In this study, we fabricated a transparent solution-processed IGZO gas sensor using a noble metal in catalytic amounts for the real-time VOC monitoring system. We investigated the response and recovery characteristics of the MO sensor for isobutylene gas, which is a calibration gas for PIDs. In addition, the sensing test was repeatedly conducted with various concentrations of isobutylene from 100 ppm down to 1 ppm to obtain the reliability and reproducibility of the test. Furthermore, we demonstrated a prototype of a portable VOC monitoring system, which can be operated by a portable power bank. The portable VOC monitoring system detected specific concentrations of isobutylene in real-time and presented it through a liquid crystal display (LCD) on the circuit board.

Experimental

Sensing device fabrication

The precursor solution of IGZO was composed of 0.085 M of indium nitrate hydrate (In(NO₃) ₃·xH₂O), 0.0125 M of gallium nitrate hydrate (Ga(NO₃) ₃·xH₂O), and 0.0275 M of zinc acetate dihydrate (Zn(CH₃CO₂)₂·2H₂O) in 2-methoxyethanol (2-ME), and then, the solution was stirred at 75 °C for 12 h at least.

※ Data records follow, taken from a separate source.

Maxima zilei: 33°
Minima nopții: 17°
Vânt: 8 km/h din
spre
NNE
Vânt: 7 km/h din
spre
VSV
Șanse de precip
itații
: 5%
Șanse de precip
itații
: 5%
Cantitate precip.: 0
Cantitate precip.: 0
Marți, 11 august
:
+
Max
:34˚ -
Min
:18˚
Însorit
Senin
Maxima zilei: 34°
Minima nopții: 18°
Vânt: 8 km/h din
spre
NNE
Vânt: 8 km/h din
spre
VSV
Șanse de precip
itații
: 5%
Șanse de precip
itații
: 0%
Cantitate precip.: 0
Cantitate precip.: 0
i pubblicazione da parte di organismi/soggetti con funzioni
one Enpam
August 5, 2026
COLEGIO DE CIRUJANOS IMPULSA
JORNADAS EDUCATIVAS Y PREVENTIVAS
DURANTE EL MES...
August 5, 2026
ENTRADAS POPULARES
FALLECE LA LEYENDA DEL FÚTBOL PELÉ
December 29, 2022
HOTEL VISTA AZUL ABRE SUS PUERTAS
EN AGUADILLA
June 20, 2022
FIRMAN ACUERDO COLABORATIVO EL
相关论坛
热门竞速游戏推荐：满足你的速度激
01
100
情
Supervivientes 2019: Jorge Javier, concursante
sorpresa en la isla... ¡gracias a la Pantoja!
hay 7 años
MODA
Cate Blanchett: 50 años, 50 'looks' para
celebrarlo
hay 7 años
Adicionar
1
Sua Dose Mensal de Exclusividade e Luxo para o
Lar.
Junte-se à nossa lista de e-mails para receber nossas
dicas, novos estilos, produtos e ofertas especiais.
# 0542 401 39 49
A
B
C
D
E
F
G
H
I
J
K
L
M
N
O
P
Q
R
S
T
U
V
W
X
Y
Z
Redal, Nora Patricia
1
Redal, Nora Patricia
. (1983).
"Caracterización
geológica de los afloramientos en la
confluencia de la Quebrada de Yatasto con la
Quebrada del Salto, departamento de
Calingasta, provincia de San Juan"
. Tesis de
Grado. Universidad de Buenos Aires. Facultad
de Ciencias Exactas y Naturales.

A glass was used as the substrate (Eagle 2000, Corning) for the Pt/IGZO sensor and was cleaned by sonication in acetone and isopropyl alcohol for 10 minutes each. In order to get rid of organic residues and form the hydrophilic surface, the substrate was treated by oxygen plasma in a reactive ion etching (RIE) system. The precursor solution was dispersed onto the substrate and was spun at 3000 rpm for 20 s by a spin coater. Afterward, hot plate annealing was carried out in two steps: firstly, at 200 °C for 10 minutes; secondly, at 350 °C for 1 h. The thickness of the IGZO thin film was about 10 nm, and the thin film was patterned by conventional photolithography, which was estimated by scanning the patterned IGZO using an atomic force microscopy (AFM), (Fig. S1, ESI†). To prepare interdigitated electrodes, 100 nm of indium zinc oxide (IZO) was deposited by RF-sputtering and lifted off. IZO was chosen as the metal contact to IGZO due to its optical transparency and its similar work function compared to that of IGZO. The work functions of IZO and IGZO are 4.09 eV and 4.25 eV, respectively.¹⁷ The width and the length of final IGZO devices are 10 mm and 50 μm, respectively.

To introduce a catalytic metal on the MO surface only, Pt was deposited by an ion-coater with 3 mA of ionization current for 50 s (SPT-20, COXEM) with a screen mask. The final device structure is depicted in the inset of Fig. 1(a). The dimension of the sensing layer is 1 × 1 mm² on a glass substrate (1 × 1 cm²), as shown in Fig. 1(b). The surface morphology and the film thickness of the MO sensing layer were analyzed by AFM (NX-10, Park systems). X-ray diffraction (XRD) spectra were obtained using D8-Advance (Bruker ASX) X-ray diffractometer. Field emission scanning electron microscopy (FE-SEM) images and energy dispersive spectroscopy (EDS) spectra were obtained using the Regulus 8230 (Hitachi) ultra-high resolution electron microscope. The transmittance spectrum of the transparent MO gas sensor was measured by a UV/Vis spectrophotometer (LAMBDA 35, PerkinElmer).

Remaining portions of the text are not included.